Monday, September 24, 2007

News of the Day, Monday, September 24, 2007

  • Biggest news—violent crime up 1.9% last year, mainly murders, robberies, and arsons, getting close to back to 2002 levels before the steep crime drop occurred. These, by definition, can’t be the guys who went in for violent crimes over the last 5 years or so because we’ve sent them away for longer and forced them to serve more time, either through 85% laws or highly restricted parole (except in CT apparently). These are guys who, if reoffending, more likely went in as nonviolent and came out otherwise (and yes, I know some nonviolent have violents, I can even give you numbers) or, more likely, guys who really don’t know or care about those laws because they’ve deduced, clever as they are, that their odds of getting caught, with the general lack of resources in law enforcement compared to prisons, aren’t that high. Probably haven’t been that high . . . up until now. In either case, it’s clearer than ever before that filling our prisons is not going to stop violent crime. We need to put violent guys away but stop turning nonviolent ones into violent, and we’ve got to funnel our scarce resources into the front end, into juv justice and cops and specialty courts and prevention efforts, and into back end measures that have much better demonstrated payoff on reduced crime, like substance abuse treatment, than prison has been shown to have. Let’s find the people who just can’t be out or they’ll hurt people and make sure they’re the ones locked away in the space we can afford. If they’re coming out, then we can’t keep messing up like this. Reentry efforts have to be intensified, and release supervision has to be adequately funded. Of course, there’s always the future of TECHNOCORRECTIONS. That’ll be much better.

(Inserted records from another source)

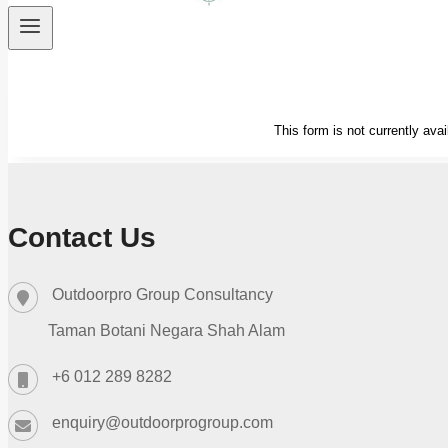
Contact Us
Outdoorpro Group Consultancy
Taman Botani Negara Shah Alam
+6 012 289 8282
enquiry@outdoorprogroup.com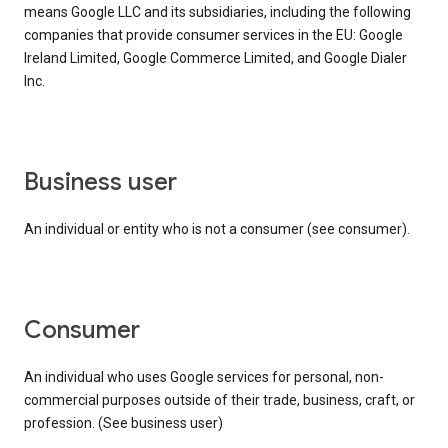
means Google LLC and its subsidiaries, including the following
companies that provide consumer services in the EU: Google
Ireland Limited, Google Commerce Limited, and Google Dialer
Inc.
business user
An individual or entity who is not a consumer (see consumer).
consumer
An individual who uses Google services for personal, non-
commercial purposes outside of their trade, business, craft, or
profession. (See business user)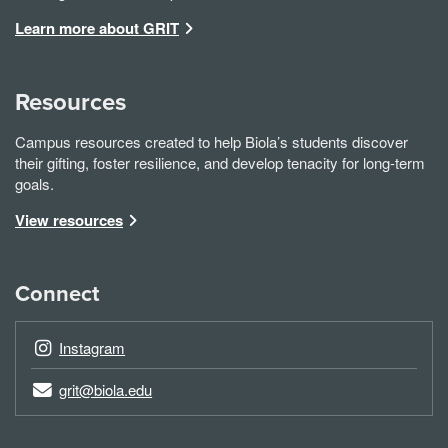
Learn more about GRIT
Resources
Campus resources created to help Biola’s students discover
their gifting, foster resilience, and develop tenacity for long-term
goals.
View resources
Connect
Instagram
grit@biola.edu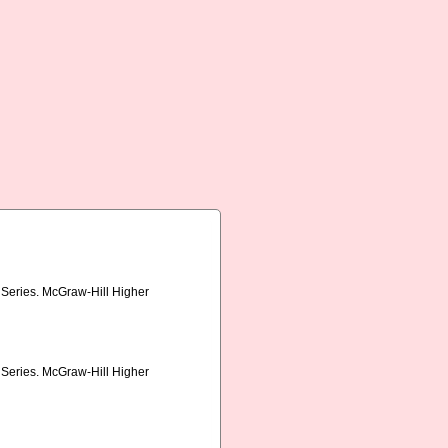
s Series. McGraw-Hill Higher
s Series. McGraw-Hill Higher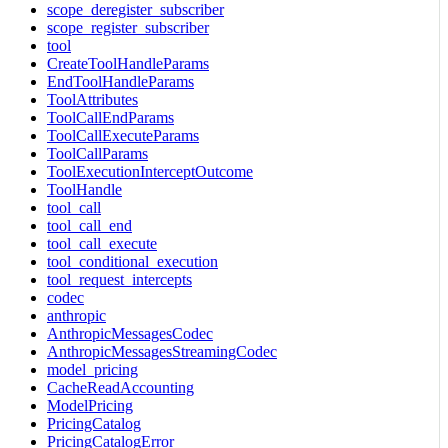
scope_deregister_subscriber
scope_register_subscriber
tool
CreateToolHandleParams
EndToolHandleParams
ToolAttributes
ToolCallEndParams
ToolCallExecuteParams
ToolCallParams
ToolExecutionInterceptOutcome
ToolHandle
tool_call
tool_call_end
tool_call_execute
tool_conditional_execution
tool_request_intercepts
codec
anthropic
AnthropicMessagesCodec
AnthropicMessagesStreamingCodec
model_pricing
CacheReadAccounting
ModelPricing
PricingCatalog
PricingCatalogError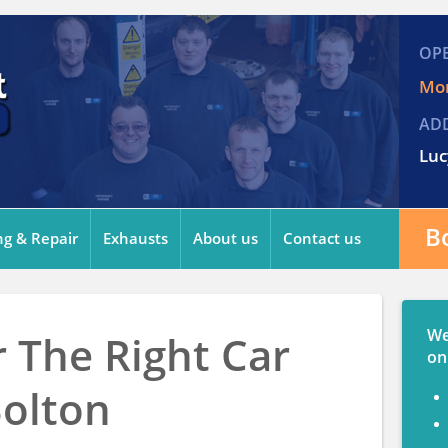
OP
Mon
AD
Luc
B
ng & Repair
Exhausts
About us
Contact us
We
 The Right Car
on
Bolton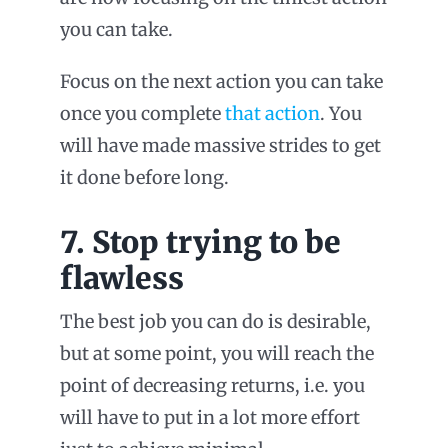
you can take.
Focus on the next action you can take
once you complete
that action
. You
will have made massive strides to get
it done before long.
7. Stop trying to be
flawless
The best job you can do is desirable,
but at some point, you will reach the
point of decreasing returns, i.e. you
will have to put in a lot more effort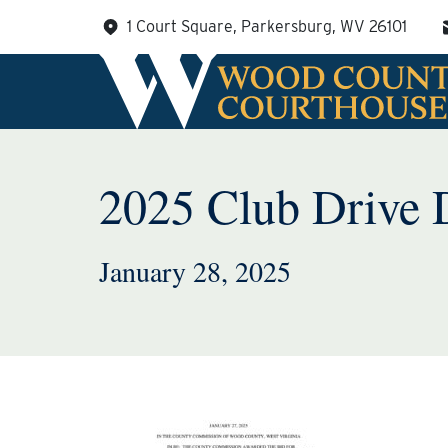
Skip
1 Court Square, Parkersburg, WV 26101
to
content
2025 Club Drive 
January 28, 2025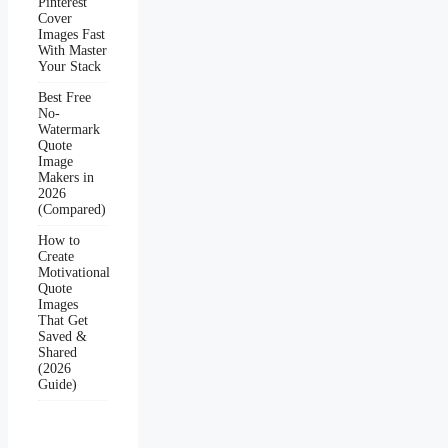
Pinterest
Cover
Images Fast
With Master
Your Stack
Best Free
No-
Watermark
Quote
Image
Makers in
2026
(Compared)
How to
Create
Motivational
Quote
Images
That Get
Saved &
Shared
(2026
Guide)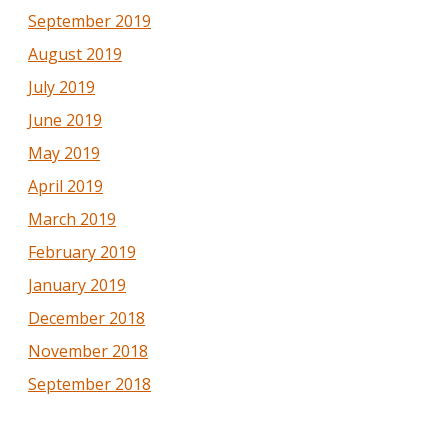
September 2019
August 2019
July 2019
June 2019
May 2019
April 2019
March 2019
February 2019
January 2019
December 2018
November 2018
September 2018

  • I’ve traveled along the Canadian border before and often wondered this myself. What if all the traffic across the border--immigrants, terrorists, drugs--doesn’t conveniently go through our checkpoints?
  • CT really does seem to have problems with its parole screening process, and the gov there has enforced her own priority assessment criterion—violent offenders don’t get parole.
  • If you missed the “60 Minutes” piece on pot shops in CA, you can get a written version as well as the original here.
  • AZ is bringing in $8 m. in fed dollars to help with meth treatment programs.
  • Speaking of drug treatment, Naltrexone has been shown to have some moderate impact on alcohol dependence, but some doctors think that, given the different ways drugs affect people, it may have even more benefit for those more predisposed toward it (duh), such as those with a family history of dependence. Initial studies are indicating they’re right.
  • Mayor of Powell, WY, decided to try out ankle bracelets for four days. Was able to water ski (!!) but: "I tell you what," Mangold told the paper, "I don't want to be a criminal and have to wear one of those." I’d say that’s a good example for other policymakers, but I’m not sure how many would want their whereabouts tracked for 96 straight hours. (h/t
  • Meanwhile, AK (Alaska, not Arkansas) is adding bedspace, needing 2000 more beds in 5 years. Won’t that pretty much mean, like, everyone living in AK? (Just kidding, Teri.)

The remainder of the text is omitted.